This had two problems:

  1. due to the complexity of the system – something like 300 processes have to be stopped or inhibited to take everything offline – the downtime duration was often about 90 minutes long irrespective of the schema patch duration. [Some of the processes don't like being interrupted at all].
  2. We simply could not deliver any change in less than 1 week, with the on average latency for something that jumped all the queues still being 2 weeks.

About a year ago we wanted to increase the rate at which schema changes could be carried out – the efforts to speed Launchpad up had consumed most low hanging fruit and more and more schema patches were required. We didn’t want to introduce additional 90 minute downtime windows though. Adopting incremental migrations – the sort of change process described in various places on the internet – seemed like a good way to make it possible to apply the schema changes without this slow shutdown-and-restart step, which was required because the pre-patch codebase couldn’t speak to the new schema. We could optimise each patch to be very fast by avoiding anything that causes a full table scan or table rewrite (such as adding indices, adding columns with a non-NULL default value). That would let us avoid the 90 minutes of downtime caused by stopping and restarting everything. However, that wasn’t sufficient – the reason Launchpad ended up doing monthly downtime is that previous attempts to do more frequent schema changes had too high a failure rate. A key reason for patch deployment time blowing out when everything wasn’t shut down was due to  Launchpad being a very busy system – with the use of Slony, schema changes require an exclusive lock on all tables. [More recent versions of Slony only lock some tables, but it still requires very widespread locks for most DDL operations]. We’re doing nearly 10 thousand transactions per minute, at any point in time there are always locks open on some table in the system: it was highly improbably and effectively impossible for slonik to get an exclusive lock on all tables in a reasonable timeframe. Background tasks that take many minutes to complete exacerbate this – we can’t just block new transactions long enough to deliver all the in-flight web pages and let locks clear that way.

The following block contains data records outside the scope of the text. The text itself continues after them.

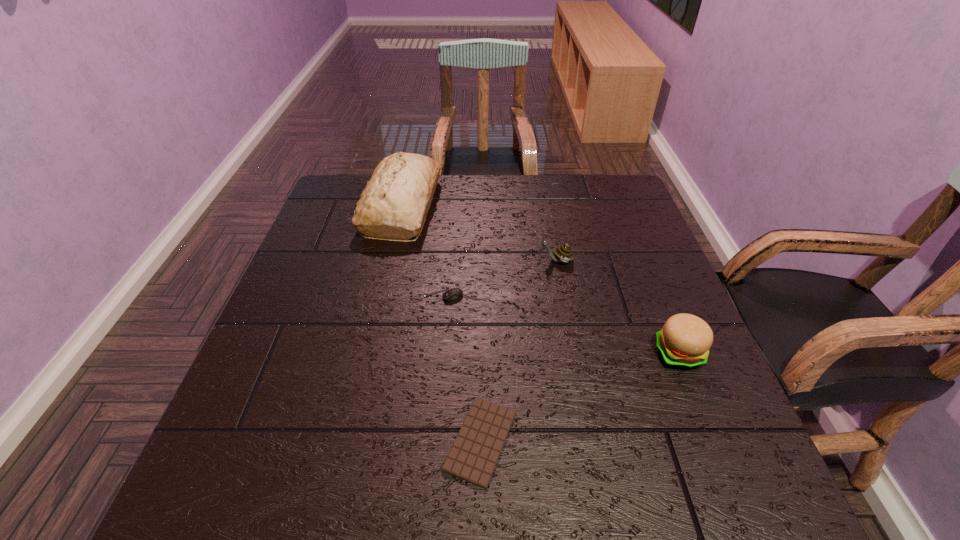 The width and height of the screenshot is (960, 540). Identify the location of vacant space located on the left of the tallest object. click(x=326, y=206).

Where is `free space located on the face of the second farthest object`? This screenshot has width=960, height=540. free space located on the face of the second farthest object is located at coordinates (409, 260).

Image resolution: width=960 pixels, height=540 pixels. In order to click on vacant region located on the face of the second farthest object in this screenshot , I will do (494, 260).

Image resolution: width=960 pixels, height=540 pixels. Identify the location of vacant position located on the face of the second farthest object. (502, 260).

You are a GUI agent. You are given a task and a screenshot of the screen. Output one action in this format:
    pyautogui.click(x=<x>, y=<y>)
    Task: Click on the free location located on the back of the second nearest object
    This screenshot has width=960, height=540.
    Given the screenshot: What is the action you would take?
    pyautogui.click(x=638, y=255)

Find the location of a particular element. vacant position located 0.150m on the front of the third nearest object is located at coordinates (438, 359).

Image resolution: width=960 pixels, height=540 pixels. In order to click on free spot located on the right of the chocolate bar in this screenshot , I will do `click(700, 441)`.

The height and width of the screenshot is (540, 960). Identify the location of object that is at the far edge. (394, 204).

Locate an element on the screen. object that is at the near edge is located at coordinates 473,456.

Where is `object that is positioned at the left edge`? The width and height of the screenshot is (960, 540). object that is positioned at the left edge is located at coordinates (394, 204). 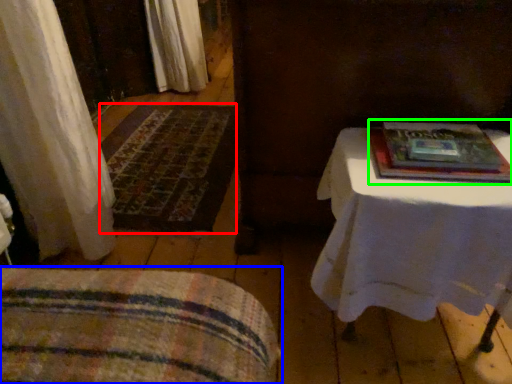 Question: Which object is the farthest from mat (highlighted by a red box)? Choose among these: furniture (highlighted by a blue box) or paperback book (highlighted by a green box).

Choices:
 (A) furniture
 (B) paperback book

Answer: (B) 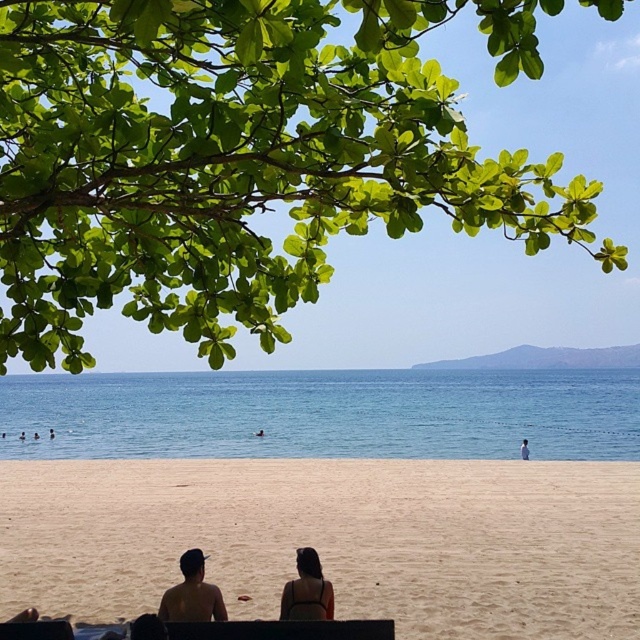 Can you confirm if green leafy branch at upper left is positioned below white cotton shirt at lower center?

No, green leafy branch at upper left is not below white cotton shirt at lower center.

Does green leafy branch at upper left lie in front of white cotton shirt at lower center?

Yes, it is in front of white cotton shirt at lower center.

Between point (70, 371) and point (529, 454), which one is positioned in front?

Point (70, 371)

Locate an element on the screen. The width and height of the screenshot is (640, 640). green leafy branch at upper left is located at coordinates (241, 157).

Based on the photo, which is below, sandy beige at lower center or tan skin couple at center?

sandy beige at lower center is below.

Is sandy beige at lower center above tan skin couple at center?

Actually, sandy beige at lower center is below tan skin couple at center.

Locate an element on the screen. This screenshot has width=640, height=640. sandy beige at lower center is located at coordinates (333, 540).

In the scene shown: Who is lower down, tan skin couple at center or white cotton shirt at lower center?

white cotton shirt at lower center is below.

Does tan skin couple at center have a smaller size compared to white cotton shirt at lower center?

Incorrect, tan skin couple at center is not smaller in size than white cotton shirt at lower center.

Find the location of a particular element. This screenshot has height=640, width=640. tan skin couple at center is located at coordinates (192, 595). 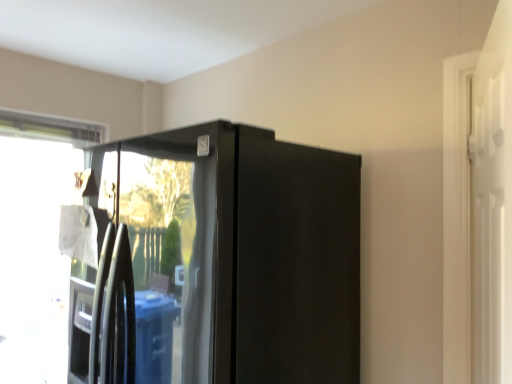 Question: Is glossy black refrigerator at center oriented towards white glossy screen door at right?

Choices:
 (A) yes
 (B) no

Answer: (B)

Question: Is glossy black refrigerator at center further to camera compared to white glossy screen door at right?

Choices:
 (A) yes
 (B) no

Answer: (A)

Question: Is glossy black refrigerator at center located outside white glossy screen door at right?

Choices:
 (A) yes
 (B) no

Answer: (A)

Question: Does glossy black refrigerator at center have a lesser width compared to white glossy screen door at right?

Choices:
 (A) no
 (B) yes

Answer: (A)

Question: From a real-world perspective, is glossy black refrigerator at center positioned over white glossy screen door at right based on gravity?

Choices:
 (A) no
 (B) yes

Answer: (A)

Question: Choose the correct answer: Is white glossy screen door at right inside transparent glass window at left or outside it?

Choices:
 (A) outside
 (B) inside

Answer: (A)

Question: Is white glossy screen door at right to the left or to the right of transparent glass window at left in the image?

Choices:
 (A) left
 (B) right

Answer: (B)

Question: Looking at the image, does white glossy screen door at right seem bigger or smaller compared to transparent glass window at left?

Choices:
 (A) big
 (B) small

Answer: (B)

Question: In terms of width, does white glossy screen door at right look wider or thinner when compared to transparent glass window at left?

Choices:
 (A) thin
 (B) wide

Answer: (A)

Question: From a real-world perspective, is glossy black refrigerator at center positioned above or below white glossy screen door at right?

Choices:
 (A) above
 (B) below

Answer: (B)

Question: Is point (102, 357) closer or farther from the camera than point (501, 183)?

Choices:
 (A) farther
 (B) closer

Answer: (A)

Question: Is glossy black refrigerator at center bigger or smaller than white glossy screen door at right?

Choices:
 (A) small
 (B) big

Answer: (B)

Question: Is glossy black refrigerator at center spatially inside white glossy screen door at right, or outside of it?

Choices:
 (A) inside
 (B) outside

Answer: (B)

Question: Is point (58, 278) closer or farther from the camera than point (353, 264)?

Choices:
 (A) farther
 (B) closer

Answer: (A)

Question: Is transparent glass window at left spatially inside glossy black refrigerator at center, or outside of it?

Choices:
 (A) outside
 (B) inside

Answer: (A) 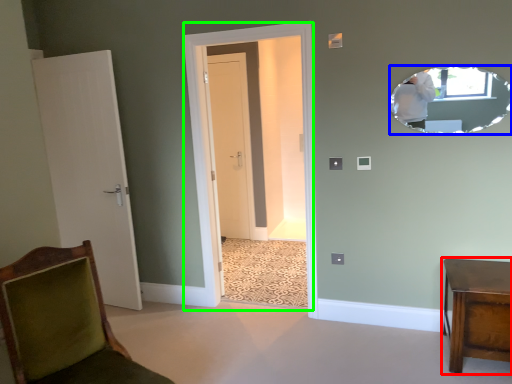 Question: Which object is positioned closest to furniture (highlighted by a red box)? Select from mirror (highlighted by a blue box) and glass door (highlighted by a green box).

Choices:
 (A) mirror
 (B) glass door

Answer: (A) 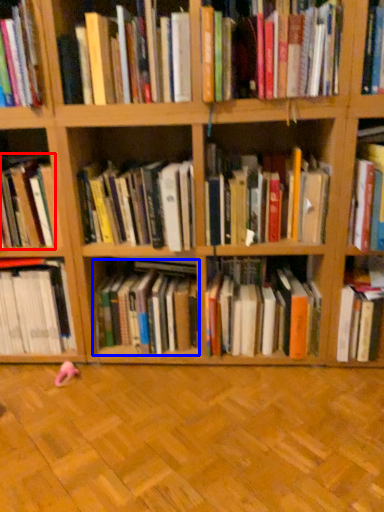 Question: Which object is further to the camera taking this photo, book (highlighted by a red box) or book (highlighted by a blue box)?

Choices:
 (A) book
 (B) book

Answer: (B)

PGBouncer turns out to be an ideal tool here. If you route all your connections through PGBouncer, you have a single point you can deliberately interrupt to clear all database locks in a second or so (it takes time for backends to all notice that their clients have gone).

So we combined these things to get what we called ‘Fast Down Time’ or FDT.  We set the following rules for developers:

  1. Any schema patch had to complete in <= 15 seconds in our schema staging environment (which has a full copy of the production DB), or we’d roll it back and redesign.
  2. Any patch could change either code or schema, never both. schema patches were to land on a separate branch and would be promoted to trunk only after deployment. That branch also receives automated merges from trunk after every commit to trunk, so its running the latest code.

This meant that we could be confident in QA: we would QA the new schema and the application process with the current live code (we deploy trunk multiple times a day). We published some documentation about how to write fast schema patches to help socialise the approach.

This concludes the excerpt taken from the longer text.